And then there’s … Mike Tyson? Mike Tyson is in this movie, too, as a kind of magician–Pied Piper character who transfixes a group of children and then leads them to what appears to be a journey of liberation. Reggio tells me that he was drawn to the former boxer’s charisma and innate brightness. “He’s perspicacious,” Reggio says. “Nobody wanted him because he’s a felon, but there are more kids named after him than all the basketball stars, dictators, popes put together. Everybody wanted to meet him.” Tyson is another of those expressive performers that Reggio clearly loves. “You didn’t need to direct him,” he says. “You just had to give him an idea.” We don’t hear Tyson’s voice in the film, but, as the director puts it, “we can see what he’s fucking saying. His body language, facial expression, his tongue, his big face, in your face, the big tattoo.”

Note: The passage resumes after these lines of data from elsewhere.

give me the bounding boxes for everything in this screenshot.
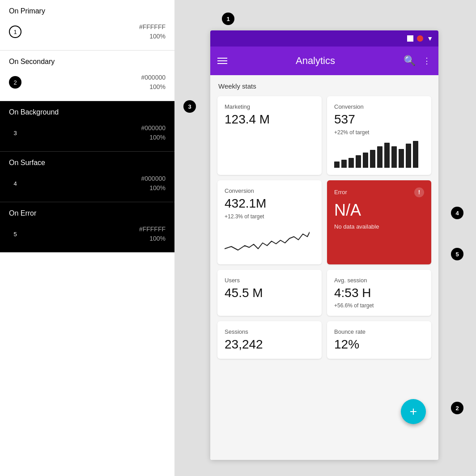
app-title: Analytics: [234, 55, 396, 67]
marketing-value: 123.4 M: [225, 113, 314, 127]
fab-button[interactable]: +: [401, 399, 426, 424]
bar-1: [334, 162, 340, 168]
status-arrow-icon: ▼: [427, 35, 433, 42]
on-primary-section: On Primary 1 #FFFFFF 100%: [0, 0, 174, 51]
app-bar: Analytics 🔍 ⋮: [210, 47, 438, 75]
weekly-stats-label: Weekly stats: [218, 82, 431, 90]
bar-9: [391, 146, 397, 168]
conversion-bottom-card: Conversion 432.1M +12.3% of target: [217, 180, 322, 264]
error-card-header: Error !: [334, 187, 424, 197]
left-panel: On Primary 1 #FFFFFF 100% On Secondary 2…: [0, 0, 174, 476]
conversion-bottom-value: 432.1M: [225, 197, 314, 211]
marketing-label: Marketing: [225, 103, 314, 110]
bar-3: [348, 158, 354, 168]
bar-5: [363, 153, 368, 168]
on-background-section: On Background 3 #000000 100%: [0, 101, 174, 152]
search-button[interactable]: 🔍: [404, 55, 416, 67]
on-surface-section: On Surface 4 #000000 100%: [0, 152, 174, 202]
users-card: Users 45.5 M: [217, 270, 322, 316]
on-error-section: On Error 5 #FFFFFF 100%: [0, 202, 174, 252]
conversion-bottom-label: Conversion: [225, 187, 314, 194]
annotation-1-badge: 1: [222, 13, 234, 25]
users-value: 45.5 M: [225, 286, 314, 300]
cards-grid: Marketing 123.4 M Conversion 537 +22% of…: [217, 96, 431, 359]
bar-4: [356, 155, 361, 168]
more-options-button[interactable]: ⋮: [423, 56, 431, 66]
on-surface-values: #000000 100%: [141, 174, 166, 193]
on-error-header: On Error: [9, 209, 166, 217]
hamburger-menu-button[interactable]: [217, 58, 227, 64]
on-error-values: #FFFFFF 100%: [139, 225, 166, 243]
on-secondary-section: On Secondary 2 #000000 100%: [0, 51, 174, 101]
on-primary-values: #FFFFFF 100%: [139, 22, 166, 41]
users-label: Users: [225, 277, 314, 284]
conversion-top-label: Conversion: [334, 103, 424, 110]
line-chart-svg: [225, 224, 310, 255]
badge-3: 3: [9, 127, 21, 139]
fab-plus-icon: +: [410, 405, 417, 418]
annotation-2-badge: 2: [451, 402, 463, 414]
bar-10: [399, 149, 404, 168]
bar-2: [341, 160, 347, 168]
bar-chart: [334, 141, 424, 168]
on-secondary-values: #000000 100%: [141, 73, 166, 92]
bounce-rate-card: Bounce rate 12%: [327, 321, 431, 359]
status-square-icon: [407, 35, 413, 42]
line-chart: [225, 224, 314, 257]
conversion-top-value: 537: [334, 113, 424, 127]
bounce-rate-label: Bounce rate: [334, 328, 424, 335]
avg-session-sub: +56.6% of target: [334, 302, 424, 309]
bar-11: [406, 144, 411, 168]
status-circle-icon: [417, 35, 423, 42]
menu-line-2: [217, 60, 227, 61]
avg-session-label: Avg. session: [334, 277, 424, 284]
conversion-top-card: Conversion 537 +22% of target: [327, 96, 431, 175]
annotation-5-badge: 5: [451, 248, 463, 260]
on-background-values: #000000 100%: [141, 123, 166, 142]
annotation-3-badge: 3: [183, 100, 196, 113]
error-card-label: Error: [334, 189, 347, 196]
annotation-4-badge: 4: [451, 207, 463, 219]
avg-session-card: Avg. session 4:53 H +56.6% of target: [327, 270, 431, 316]
on-surface-header: On Surface: [9, 159, 166, 167]
marketing-card: Marketing 123.4 M: [217, 96, 322, 175]
sessions-value: 23,242: [225, 338, 314, 352]
on-background-header: On Background: [9, 108, 166, 116]
conversion-top-sub: +22% of target: [334, 129, 424, 136]
status-bar: ▼: [210, 30, 438, 47]
error-card-value: N/A: [334, 201, 424, 220]
bounce-rate-value: 12%: [334, 338, 424, 352]
badge-5: 5: [9, 228, 21, 240]
menu-line-1: [217, 58, 227, 59]
mobile-frame: ▼ Analytics 🔍 ⋮ Weekly stats Marketing 1…: [210, 30, 438, 460]
avg-session-value: 4:53 H: [334, 286, 424, 300]
bar-12: [413, 141, 418, 168]
sessions-label: Sessions: [225, 328, 314, 335]
sessions-card: Sessions 23,242: [217, 321, 322, 359]
bar-7: [377, 146, 382, 168]
badge-1: 1: [9, 26, 21, 38]
bar-6: [370, 150, 375, 168]
badge-2: 2: [9, 76, 21, 89]
error-badge: !: [414, 187, 424, 197]
badge-4: 4: [9, 177, 21, 190]
on-secondary-header: On Secondary: [9, 58, 166, 66]
on-primary-header: On Primary: [9, 7, 166, 15]
error-card: Error ! N/A No data available: [327, 180, 431, 264]
menu-line-3: [217, 63, 227, 64]
error-card-sub: No data available: [334, 223, 424, 230]
bar-8: [384, 143, 390, 168]
conversion-bottom-sub: +12.3% of target: [225, 213, 314, 220]
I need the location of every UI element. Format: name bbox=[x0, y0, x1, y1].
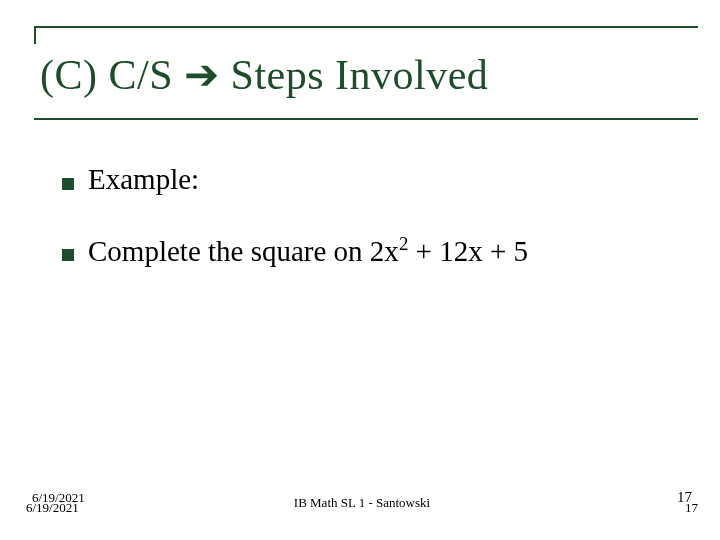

Children show up often in Reggio’s films. Indeed, he spent much of his time as a monk working with street gangs in the 1960s; it’s what got him kicked out of the Christian Brotherhood, he says. Children can make for an easy symbol, of course — of innocence, of impulse, of an idyllic state that humanity has lost — but Reggio’s vision has always been somewhat more complicated. “I find, with great sadness, that most kids are becoming socialized to the world,” he says. “In one day, a kid will see on the gizmo more images than a kid in the Middle Ages will have seen in a lifetime. Hear more sounds. They know everything.” (“Gizmo,” by the way, is Reggio’s preferred term for mobile phones.) In this sense, the children of Once Within a Time don’t necessarily represent innocence but humanity in general — the way we become transfixed by technology, the way we take all knowledge at face value, both our openness and our ignorance. They could stand in for our diminution in the presence of all the noise of the world, or they could stand for our potential for growth.

Reggio certainly has his ideas, but what makes his films so refreshing and endlessly rewatchable is that he’s never been blunt about what his movies mean. He embraces contradiction and aggressive ambiguity. He wants to overwhelm us so that we’ll feel the need to find the meaning ourselves. “In the Old Testament, the Jews didn’t use the magic vowels,” he says. “Everything was commentary by rabbi this and rabbi that and rabbi the other. It was an autodidactic experience because it was subjective. You are the vowel. You complete the story. When we put a frame around a picture, everyone sees a different story.” Once Within a Time runs 52 minutes, and it’s so lovely, funny, and charming that it feels like 15. But when it’s over, you feel like you’ve seen the world.